My mother is from Orsogna, a small town in Italy, and Orsogna M.A.S. looms large in our family history. My grandfather was one of the original members of the organization, which was founded to assist pisanes immigrating from Orsogna (Province of Chieti in Abruzzo) to the United States. Orsogna M.A.S. is headquartered in Astoria, Queens, the neighborhood to which many Orsognese migrated – and where my upcoming Catering Hall Mysteries series happens to be set. (Which I’m writing under the pen name “Maria DiRico” – my Orsognese nonna’s maiden name.)
I flew to New York in mid-March, and Mom and I took a car service to the luncheon, sparing me the goddawful drive from the Westchester suburbs to Queens. The minute we arrived, I was struck by the generational span of women at the event, which ranged from infant to at least my mother’s ninety-two. My mother and Adia enjoyed a warm, wonderful reunion, and we all relished the surprise of discovering that Mary, a cousin by marriage, was also at the luncheon.
Adia, Mom, and Mary.
Mom was treated like a rock star. Maria Fosco, the extraordinary woman who organized the event, showed everyone a photo of the Orsogna Mutual Aid Society’s 1942 Peasant’s Ball. Mom pointed herself out in the photo, and then she and Adia helped the younger women who crowded around them identify their mothers and nonnas in the picture.
The food was amazing…
… And the speech from Adia’s daughter, Lydia Tenaglia Collins, inspiring. Years ago, after reading Anthony Bourdain’s book, Kitchen Confidential, Lydia tracked down the chef and asked him if he was interested in doing television. She wound up producing all of Bourdain’s series until his passing, and building a media empire responsible for a variety of documentary TV series.

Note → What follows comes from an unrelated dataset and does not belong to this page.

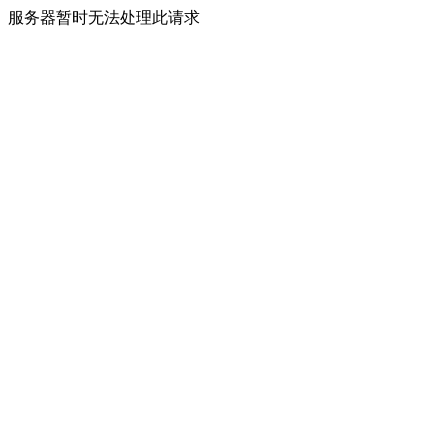
服务器暂时无法处理此请求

Attending the Orsogna Mutual Aid Society’s Festa Delle Donne was an incredibly rewarding experience. Not only did it give me a chance to reconnect with my heritage, something that’s so special to me, there was the added joy of seeing my mother lauded for being the true wonder that she is. Mom used to sing a song from her hometown that began “Le donne d’Orsogna e la piu belle…” Translation: “the women of Orsogna are the most beautiful.” I’m prejudiced, of course, but I think they are the most beautiful –on both the outside and inside.
My goal now is to make this luncheon an annual event for mom and me. Who knows, maybe one day this “donna d’Orsogna” will be a guest speaker herself. Until then, viva tutte le donne d’Orsognese!
Readers, do you have a special connection to your heritage?